Mistakes compound. Bad decisions persist. Sunk costs rule. Here's how to build feedback loops that actually correct course.
Low Error Correction means the organization can't learn from mistakes. Bad decisions persist long after evidence shows they're wrong.
When admitting mistakes hurts careers, errors get hidden instead of fixed.
Changing course feels like admitting you were wrong. So you double down.
Ship and forget. No measurement of what worked. No learning cycle.
Past investment justifies future investment, regardless of outcomes.
Celebrate killed projects. Publicly praise people who admit something isn't working early, before more resources are wasted. "Good kill" should be a compliment.
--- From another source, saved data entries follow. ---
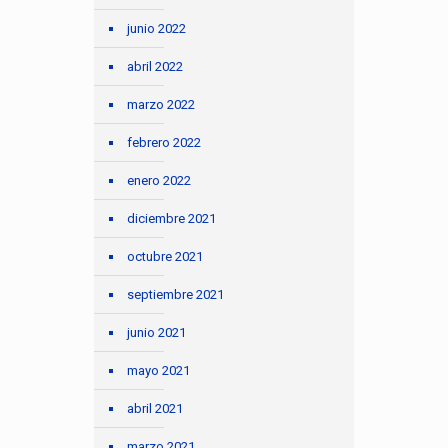
junio 2022
abril 2022
marzo 2022
febrero 2022
enero 2022
diciembre 2021
octubre 2021
septiembre 2021
junio 2021
mayo 2021
abril 2021
marzo 2021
Before starting any initiative, write down: "We will stop this if [X] happens." Agreed-upon criteria remove ego from the decision.
// Example kill criteria
Kill if: <100 users after 30 days
Kill if: Negative NPS after 3 months
Kill if: 2x over budget with no path
Fast feedback loops beat slow ones. What went wrong this week? What will we do differently next week? Keep it short, make it regular.
Train people that critiquing an idea isn't critiquing them. "This approach isn't working" is different from "you failed."
Measure: How long from "evidence of problem" to "course correction"? Make this metric visible. Compete to shorten it.